Pendidikan Agama

3 Pelajaran Hidup dari KH Maimoen Zubair

√ Edu Passed Pass education quality & scientific checked by advisor, read our quality control guidelance for more info

Kiai Maimoen Zubair adalah salah satu tokoh senior di Nahdlatul Ulama (NU). Selain itu KH Maimoen Zubair juga dikenal sebagai pendiri Pondok Pesantren al-Anwar, Sarang Rembang.

Beberapa orang akrab memanggil Kiai Maoimone Zubair dengan sebutan Mbah Moen. Mbah Moen merupakan putra dari Kiai Zubair. Ia lahir pada hari Kamis, 28 Oktober 1928 di Sarang, Jawa Tengah.

Sebagai putra seorang kiai, bukan suatu hal yang asing apabila ia sudah mampu menghafal beberapa ilmu agama yang diajarkan di pondok pesantren. Kedalaman pengetahuan Mbah Moen diperoleh melalui jalan nyantri di berbagai pesantren di tanah Jawa maupun di tanah suci.

Ia pernah menjadi santri di Pondok Pesantren Lirboyo Kediri selama lima tahun di bawah bimbingan KH. Abdul Karim (Mbah Manaf), KH. Marzuqi, dan KH. Mahrus Ali.

Setelah usia Mbah Moen menginjak 21 tahun, ia pergi ke tanah suci untuk memperdalam ilmu agama. Setelah itu, saat kembali ke tanah air ia juga tidak berhenti untuk nyantri dan menyebarkan ilmu di berbagai daerah.

1. Pribadi yang Rendah Hati

Keluasan ilmu Mbah Moen tidak diragukan lagi di berbagai kalangan. Ia sempat diberikan tawaran untuk masuk dalam ICMI (Ikatan Cendekiawan Muslim Indonesia).

Namun Mbah Moen justru menolak tawaran tersebut. Penolakan tersebut bukan berarti mengartikan bahwa Mbah Moen merupakan pribadi yang sombong. Melainkan hal tersebut menunjukkan bahwa ia tidak haus dengan jabatan dan kekuasaan.

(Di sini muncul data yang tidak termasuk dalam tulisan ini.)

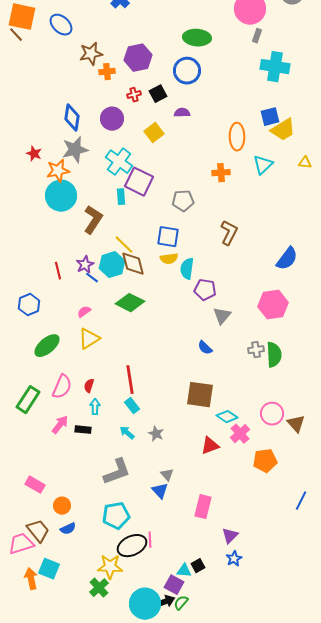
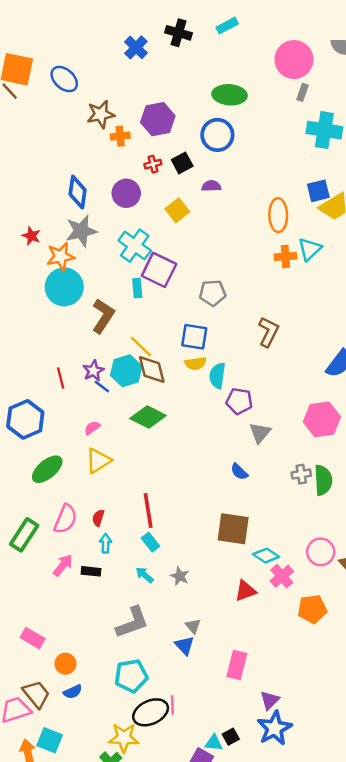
orange cross: (221, 173) -> (285, 256), moved
blue hexagon: (29, 305) -> (25, 419), size x1.4
blue star: (234, 559) -> (275, 728), size x1.8

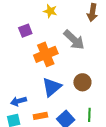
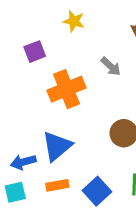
gray arrow: (74, 40) -> (111, 66), size x0.6
blue triangle: (52, 87) -> (57, 146), moved

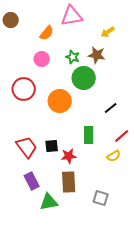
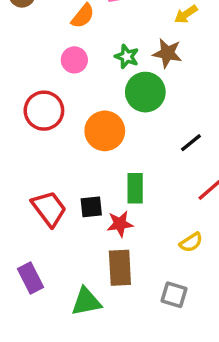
green rectangle: (89, 135) -> (135, 188), moved
yellow semicircle: (114, 156) -> (191, 242), moved
purple rectangle: (32, 181) -> (30, 278), moved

Kerendahan hati ini nampak sekali pada perilaku Mbah Moen. Meskipun Mbah Moen memiliki kapasitas keilmuan yang tinggi, ia tetap menampik dan memilih untuk fokus dalam mengelola Nahdlatul Ulama (NU).

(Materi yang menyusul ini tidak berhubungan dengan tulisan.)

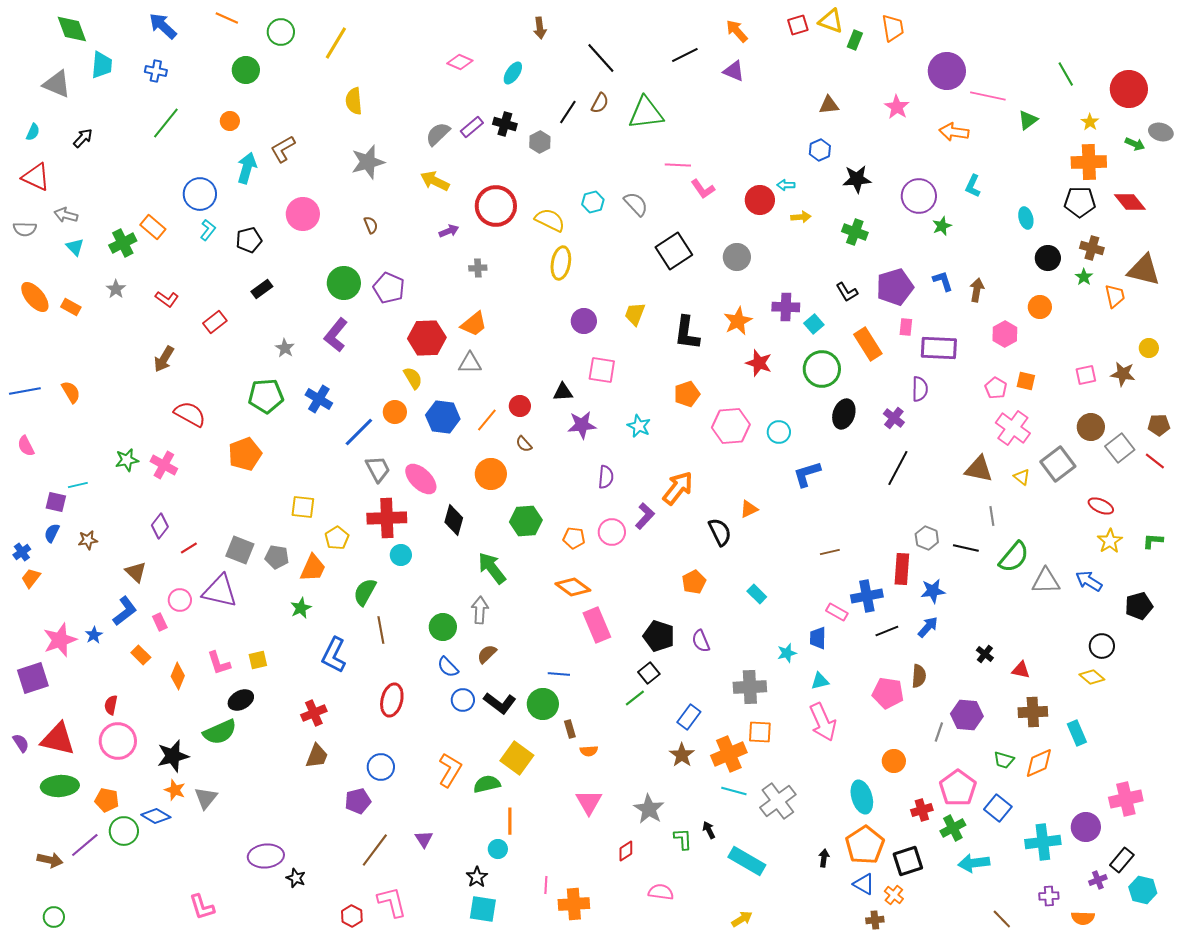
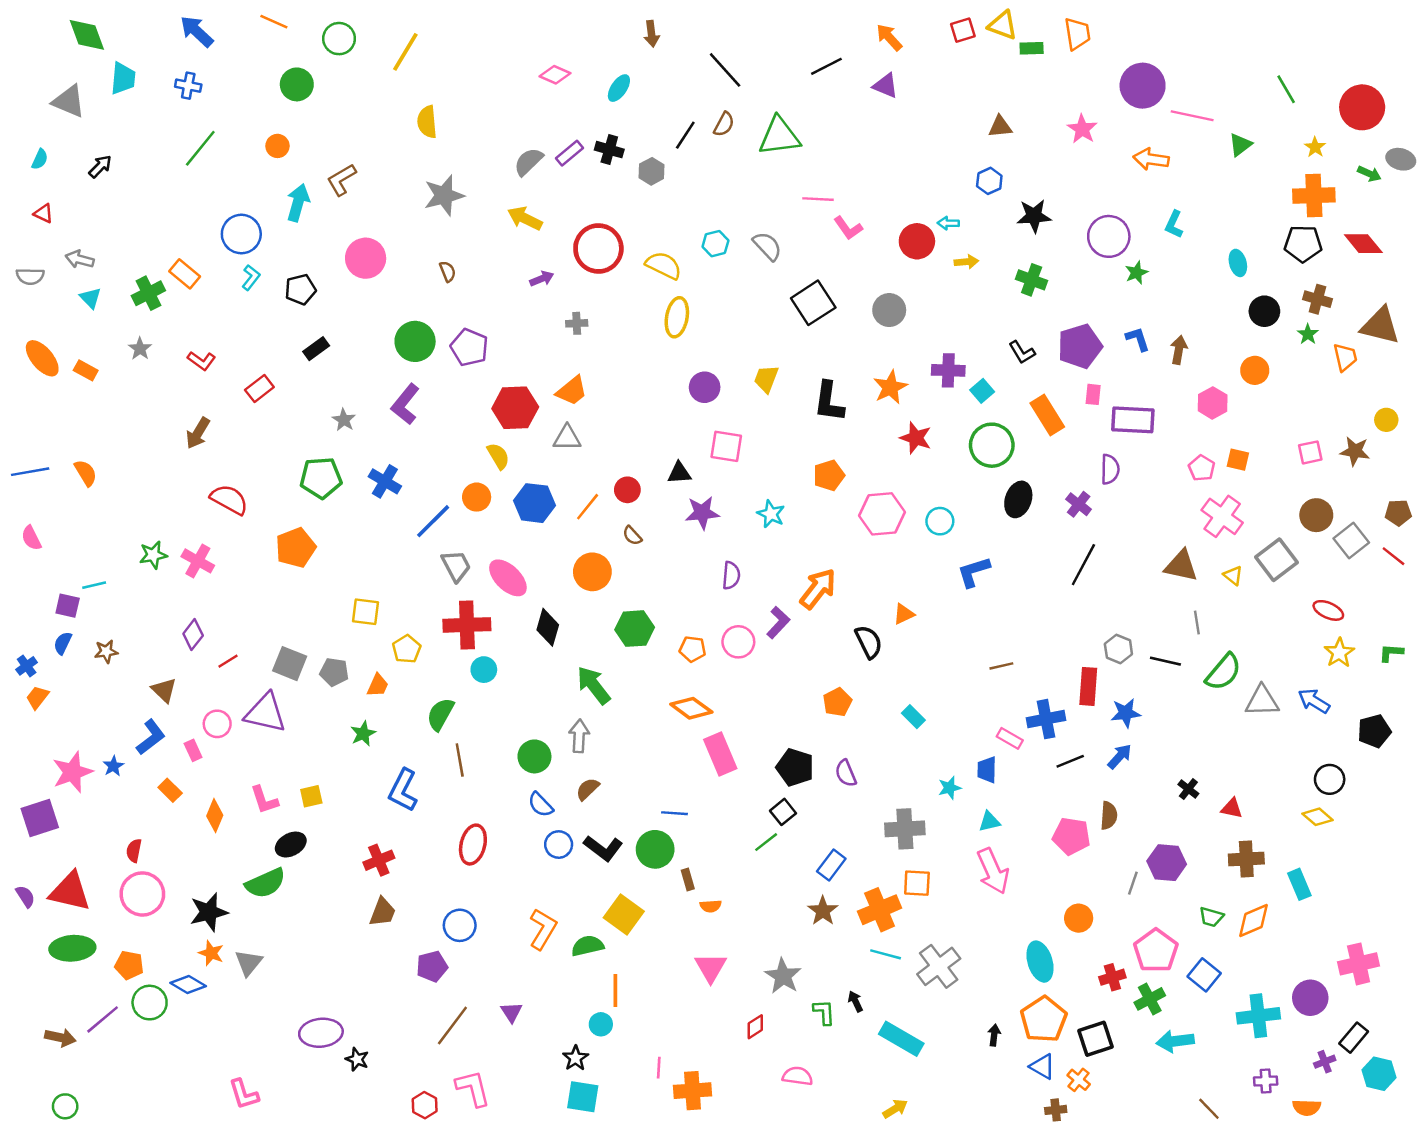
green rectangle: (855, 40) -> (1032, 48), turned 66
red triangle: (36, 177) -> (43, 214), size x0.6
orange trapezoid: (313, 568) -> (378, 685), size x0.7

2. Mau Mengakui Kelebihan Lawan

Hubungan Kiai Maimoen Zubair dengan Gus Dur sempat diisukan renggang. Namun, pada dasarnya keduanya tidak ada permusuhan.

Suatu hari Mbah Moen menghadiri 1000 hari wafatnya Gus Dur di Ponpes Tebuireng, JombangĀ  Jawa Timur. Saat menyampaikan ceramah, ia mengutarakan bahwa sebaiknya umat Islam di Indonesia ini sebaiknya meneladani ajaran Gus Dur.

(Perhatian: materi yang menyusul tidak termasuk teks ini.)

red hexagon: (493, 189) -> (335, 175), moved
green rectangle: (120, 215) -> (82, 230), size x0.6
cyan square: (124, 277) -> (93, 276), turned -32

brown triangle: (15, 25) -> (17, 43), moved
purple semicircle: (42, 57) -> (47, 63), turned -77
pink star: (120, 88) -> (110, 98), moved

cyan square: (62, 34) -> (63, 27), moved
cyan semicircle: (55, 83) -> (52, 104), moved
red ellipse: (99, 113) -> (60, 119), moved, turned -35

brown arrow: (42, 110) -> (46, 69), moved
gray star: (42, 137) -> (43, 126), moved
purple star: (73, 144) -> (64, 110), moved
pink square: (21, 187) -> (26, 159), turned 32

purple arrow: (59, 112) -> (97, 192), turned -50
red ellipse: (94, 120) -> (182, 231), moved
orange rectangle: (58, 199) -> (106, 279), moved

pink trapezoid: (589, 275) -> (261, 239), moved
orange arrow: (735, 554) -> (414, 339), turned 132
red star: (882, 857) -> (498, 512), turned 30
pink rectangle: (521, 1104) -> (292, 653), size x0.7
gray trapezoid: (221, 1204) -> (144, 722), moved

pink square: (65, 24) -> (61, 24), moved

Mbah Moen sangat salut dengan sikap toleransi yang dibangun oleh Gus Dur. Gus Dur memang terkenal sebagai tokoh pluralisme di Indonesia. Meskipun dikabarkan bermusuhan, namun Mbah Moen tetap berani mengakui kelebihan Gus Dur.

3. Istiqamah

Memang benar kata orang bijak, semakin padi itu berisi, maka ia akan semakin menunduk. Begitu juga gambaran orang yang mencari ilmu. Semakin banyak ilmu seseorang, maka hal itu tidak akan menjadikannya sombong. Tentu saja padi yang berisi akan disukai banyak orang.

Sama halnya dengan orang yang berilmu. Semakin tinggi ilmu seseorang, maka semakin banyak pula orang yang menghormatinya. Ia begitu membawa banyak manfaat bagi orang di sekitarnya. Meskipun memiliki segudang Ilmu dan pengalaman di bidang politik, ia tidak goyah.

Saat era reformasi mengalami puncaknya, gemuruh demokrasi tersiar dimana-mana. Partai politik mulai bermunculan. Namun Mbah Moen tetap memilih diam. Ia tetap istiqomah di Partai Persatuan dan Pembangunan (PPP).

Mbah Moen membuktikan bahwa tingginya ilmu seseorang tidak membuat pemiliknya tinggi hati dan terlihat eksklusif dibandingkan yang lainnya.